ASSIGNMENT: If a line in the records below contains the word "number", copy it out.

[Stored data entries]
Segment Open
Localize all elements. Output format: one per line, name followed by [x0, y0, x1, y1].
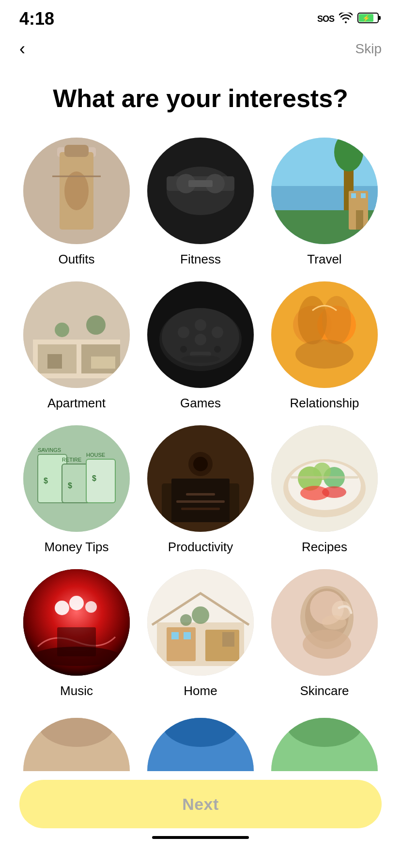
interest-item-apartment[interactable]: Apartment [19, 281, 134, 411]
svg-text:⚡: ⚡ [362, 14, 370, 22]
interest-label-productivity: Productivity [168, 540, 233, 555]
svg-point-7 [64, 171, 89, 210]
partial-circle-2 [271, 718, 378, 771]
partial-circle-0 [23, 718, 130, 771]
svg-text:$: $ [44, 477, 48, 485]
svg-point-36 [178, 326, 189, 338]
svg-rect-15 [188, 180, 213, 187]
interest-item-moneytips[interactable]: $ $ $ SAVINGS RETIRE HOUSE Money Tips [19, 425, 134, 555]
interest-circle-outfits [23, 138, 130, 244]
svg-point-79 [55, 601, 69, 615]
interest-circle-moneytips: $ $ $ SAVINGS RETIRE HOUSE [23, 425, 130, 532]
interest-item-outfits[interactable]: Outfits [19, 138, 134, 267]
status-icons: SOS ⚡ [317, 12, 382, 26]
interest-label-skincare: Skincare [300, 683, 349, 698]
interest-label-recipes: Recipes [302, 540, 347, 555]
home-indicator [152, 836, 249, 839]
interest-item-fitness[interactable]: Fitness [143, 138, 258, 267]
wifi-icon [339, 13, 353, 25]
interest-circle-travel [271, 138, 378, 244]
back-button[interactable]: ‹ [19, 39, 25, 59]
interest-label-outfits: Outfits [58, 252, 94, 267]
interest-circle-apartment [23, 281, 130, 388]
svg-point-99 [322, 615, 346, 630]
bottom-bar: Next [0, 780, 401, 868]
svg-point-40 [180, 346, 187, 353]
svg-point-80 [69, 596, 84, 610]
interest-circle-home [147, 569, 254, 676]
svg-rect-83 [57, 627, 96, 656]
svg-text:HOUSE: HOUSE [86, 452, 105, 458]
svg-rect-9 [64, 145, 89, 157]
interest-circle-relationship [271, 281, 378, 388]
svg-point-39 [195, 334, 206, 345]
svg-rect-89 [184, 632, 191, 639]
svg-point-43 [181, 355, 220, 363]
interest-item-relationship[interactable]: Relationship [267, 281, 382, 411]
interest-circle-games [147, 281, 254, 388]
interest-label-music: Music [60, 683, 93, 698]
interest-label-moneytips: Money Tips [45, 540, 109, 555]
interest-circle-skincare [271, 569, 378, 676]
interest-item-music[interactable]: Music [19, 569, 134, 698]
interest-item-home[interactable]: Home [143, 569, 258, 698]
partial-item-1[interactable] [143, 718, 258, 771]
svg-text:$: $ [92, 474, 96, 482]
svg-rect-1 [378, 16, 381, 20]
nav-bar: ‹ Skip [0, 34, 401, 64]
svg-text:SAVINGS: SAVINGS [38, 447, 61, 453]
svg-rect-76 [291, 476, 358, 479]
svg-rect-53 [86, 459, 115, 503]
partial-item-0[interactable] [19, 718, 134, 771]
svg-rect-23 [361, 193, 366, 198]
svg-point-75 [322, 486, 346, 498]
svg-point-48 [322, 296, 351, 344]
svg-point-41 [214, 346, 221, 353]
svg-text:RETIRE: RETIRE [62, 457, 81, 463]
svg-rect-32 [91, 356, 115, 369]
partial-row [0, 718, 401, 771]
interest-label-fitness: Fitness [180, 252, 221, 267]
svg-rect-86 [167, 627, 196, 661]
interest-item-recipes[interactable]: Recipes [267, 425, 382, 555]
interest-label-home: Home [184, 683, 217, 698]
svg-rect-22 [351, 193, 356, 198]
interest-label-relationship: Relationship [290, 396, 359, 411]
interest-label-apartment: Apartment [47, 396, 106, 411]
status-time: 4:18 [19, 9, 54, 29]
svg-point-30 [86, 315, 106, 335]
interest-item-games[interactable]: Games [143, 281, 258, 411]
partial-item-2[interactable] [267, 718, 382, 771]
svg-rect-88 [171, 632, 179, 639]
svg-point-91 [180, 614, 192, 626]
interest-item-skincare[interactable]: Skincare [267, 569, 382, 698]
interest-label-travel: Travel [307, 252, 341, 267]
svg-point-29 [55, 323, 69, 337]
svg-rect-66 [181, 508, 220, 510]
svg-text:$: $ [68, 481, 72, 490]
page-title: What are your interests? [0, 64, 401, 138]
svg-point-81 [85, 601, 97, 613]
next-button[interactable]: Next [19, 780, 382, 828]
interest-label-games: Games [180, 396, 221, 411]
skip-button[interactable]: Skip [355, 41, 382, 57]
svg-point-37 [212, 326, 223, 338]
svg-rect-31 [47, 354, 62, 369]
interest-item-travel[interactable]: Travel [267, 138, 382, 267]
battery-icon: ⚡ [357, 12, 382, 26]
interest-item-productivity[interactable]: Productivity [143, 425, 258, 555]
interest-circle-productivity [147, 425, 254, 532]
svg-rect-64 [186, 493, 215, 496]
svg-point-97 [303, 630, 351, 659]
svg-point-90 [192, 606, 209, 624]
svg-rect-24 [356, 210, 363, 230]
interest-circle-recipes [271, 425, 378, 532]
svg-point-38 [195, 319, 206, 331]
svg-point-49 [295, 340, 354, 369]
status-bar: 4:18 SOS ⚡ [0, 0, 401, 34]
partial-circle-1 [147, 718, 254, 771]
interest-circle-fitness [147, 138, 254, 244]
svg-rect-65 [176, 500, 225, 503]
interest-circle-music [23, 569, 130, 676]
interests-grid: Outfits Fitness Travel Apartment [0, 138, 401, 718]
Segment Closed
Segment Open
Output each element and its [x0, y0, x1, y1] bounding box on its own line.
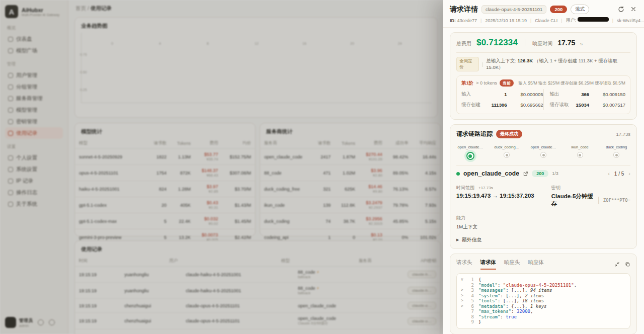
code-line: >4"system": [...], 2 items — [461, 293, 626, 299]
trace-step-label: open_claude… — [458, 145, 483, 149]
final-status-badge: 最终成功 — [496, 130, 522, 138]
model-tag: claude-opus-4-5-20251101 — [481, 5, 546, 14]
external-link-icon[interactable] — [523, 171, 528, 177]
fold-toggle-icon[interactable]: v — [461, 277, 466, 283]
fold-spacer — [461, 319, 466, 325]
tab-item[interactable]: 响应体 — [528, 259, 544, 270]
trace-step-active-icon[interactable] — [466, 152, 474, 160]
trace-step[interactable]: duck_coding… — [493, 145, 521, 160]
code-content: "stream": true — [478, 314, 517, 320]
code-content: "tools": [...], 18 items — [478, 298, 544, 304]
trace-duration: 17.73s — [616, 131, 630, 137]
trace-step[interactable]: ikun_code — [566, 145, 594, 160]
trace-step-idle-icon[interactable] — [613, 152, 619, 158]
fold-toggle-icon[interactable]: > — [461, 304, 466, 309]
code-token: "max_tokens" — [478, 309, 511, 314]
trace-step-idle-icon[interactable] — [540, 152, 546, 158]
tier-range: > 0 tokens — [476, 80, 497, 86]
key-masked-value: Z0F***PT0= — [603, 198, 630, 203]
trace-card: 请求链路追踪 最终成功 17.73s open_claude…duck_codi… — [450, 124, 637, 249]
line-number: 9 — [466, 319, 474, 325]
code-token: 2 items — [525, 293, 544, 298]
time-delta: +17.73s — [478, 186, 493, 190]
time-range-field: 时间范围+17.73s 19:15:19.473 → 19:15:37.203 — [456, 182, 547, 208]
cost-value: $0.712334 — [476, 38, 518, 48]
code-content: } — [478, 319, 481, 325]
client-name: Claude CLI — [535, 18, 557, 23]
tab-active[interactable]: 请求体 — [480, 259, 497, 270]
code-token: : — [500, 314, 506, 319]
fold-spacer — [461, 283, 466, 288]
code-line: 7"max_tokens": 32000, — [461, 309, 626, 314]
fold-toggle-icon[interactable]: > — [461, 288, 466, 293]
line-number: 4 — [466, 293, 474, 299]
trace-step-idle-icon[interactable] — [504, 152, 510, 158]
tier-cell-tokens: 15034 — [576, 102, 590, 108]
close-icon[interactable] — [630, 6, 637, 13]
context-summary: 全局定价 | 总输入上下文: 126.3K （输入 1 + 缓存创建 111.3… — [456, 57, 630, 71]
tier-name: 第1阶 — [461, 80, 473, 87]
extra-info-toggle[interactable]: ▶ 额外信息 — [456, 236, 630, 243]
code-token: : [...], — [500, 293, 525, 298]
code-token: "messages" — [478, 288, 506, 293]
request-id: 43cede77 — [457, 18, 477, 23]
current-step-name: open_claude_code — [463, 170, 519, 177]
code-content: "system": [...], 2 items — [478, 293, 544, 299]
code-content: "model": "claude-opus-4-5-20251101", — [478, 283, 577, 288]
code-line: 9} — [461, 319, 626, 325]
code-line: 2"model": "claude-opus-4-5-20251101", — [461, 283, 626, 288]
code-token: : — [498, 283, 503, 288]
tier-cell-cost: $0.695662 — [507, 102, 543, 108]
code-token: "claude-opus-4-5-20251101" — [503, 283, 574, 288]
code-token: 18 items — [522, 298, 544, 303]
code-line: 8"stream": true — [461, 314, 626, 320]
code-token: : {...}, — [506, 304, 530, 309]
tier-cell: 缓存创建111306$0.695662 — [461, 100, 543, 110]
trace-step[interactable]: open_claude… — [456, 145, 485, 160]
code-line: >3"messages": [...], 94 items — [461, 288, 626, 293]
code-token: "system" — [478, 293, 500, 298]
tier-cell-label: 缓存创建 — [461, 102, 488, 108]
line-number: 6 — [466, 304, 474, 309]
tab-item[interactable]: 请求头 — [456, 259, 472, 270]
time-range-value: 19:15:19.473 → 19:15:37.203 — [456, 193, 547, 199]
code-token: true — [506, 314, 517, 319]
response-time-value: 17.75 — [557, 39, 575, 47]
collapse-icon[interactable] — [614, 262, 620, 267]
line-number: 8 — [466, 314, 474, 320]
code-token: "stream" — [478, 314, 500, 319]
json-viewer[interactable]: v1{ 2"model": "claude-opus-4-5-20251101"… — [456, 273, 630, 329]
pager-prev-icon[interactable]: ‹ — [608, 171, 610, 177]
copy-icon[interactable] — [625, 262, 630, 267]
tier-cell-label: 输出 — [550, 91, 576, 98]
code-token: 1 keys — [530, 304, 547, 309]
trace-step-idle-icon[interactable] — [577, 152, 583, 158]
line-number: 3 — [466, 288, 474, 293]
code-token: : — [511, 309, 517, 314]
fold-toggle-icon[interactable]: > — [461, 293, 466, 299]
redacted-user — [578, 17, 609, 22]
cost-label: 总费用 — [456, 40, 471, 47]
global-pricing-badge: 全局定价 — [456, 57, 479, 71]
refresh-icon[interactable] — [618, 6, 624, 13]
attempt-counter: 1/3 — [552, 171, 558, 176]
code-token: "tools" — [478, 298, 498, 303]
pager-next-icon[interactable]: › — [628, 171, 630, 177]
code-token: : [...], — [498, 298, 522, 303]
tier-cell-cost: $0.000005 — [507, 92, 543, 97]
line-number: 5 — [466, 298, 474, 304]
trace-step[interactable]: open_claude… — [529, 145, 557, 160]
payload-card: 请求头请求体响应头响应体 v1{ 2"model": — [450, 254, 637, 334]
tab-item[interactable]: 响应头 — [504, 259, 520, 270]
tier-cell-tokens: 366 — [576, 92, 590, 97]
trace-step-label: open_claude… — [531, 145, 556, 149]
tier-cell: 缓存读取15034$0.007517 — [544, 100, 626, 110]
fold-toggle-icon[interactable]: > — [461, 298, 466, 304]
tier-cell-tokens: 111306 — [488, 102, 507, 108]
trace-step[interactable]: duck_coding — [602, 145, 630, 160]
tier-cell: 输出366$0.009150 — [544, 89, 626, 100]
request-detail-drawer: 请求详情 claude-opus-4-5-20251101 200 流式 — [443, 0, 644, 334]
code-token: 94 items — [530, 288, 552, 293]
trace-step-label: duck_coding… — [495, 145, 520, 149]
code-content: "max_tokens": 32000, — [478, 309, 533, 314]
Segment Closed
YOUR SOLUTION:
line-number: 9 — [466, 319, 474, 325]
line-number: 4 — [466, 293, 474, 299]
line-number: 6 — [466, 304, 474, 309]
line-number: 8 — [466, 314, 474, 320]
line-number: 3 — [466, 288, 474, 293]
line-number: 5 — [466, 298, 474, 304]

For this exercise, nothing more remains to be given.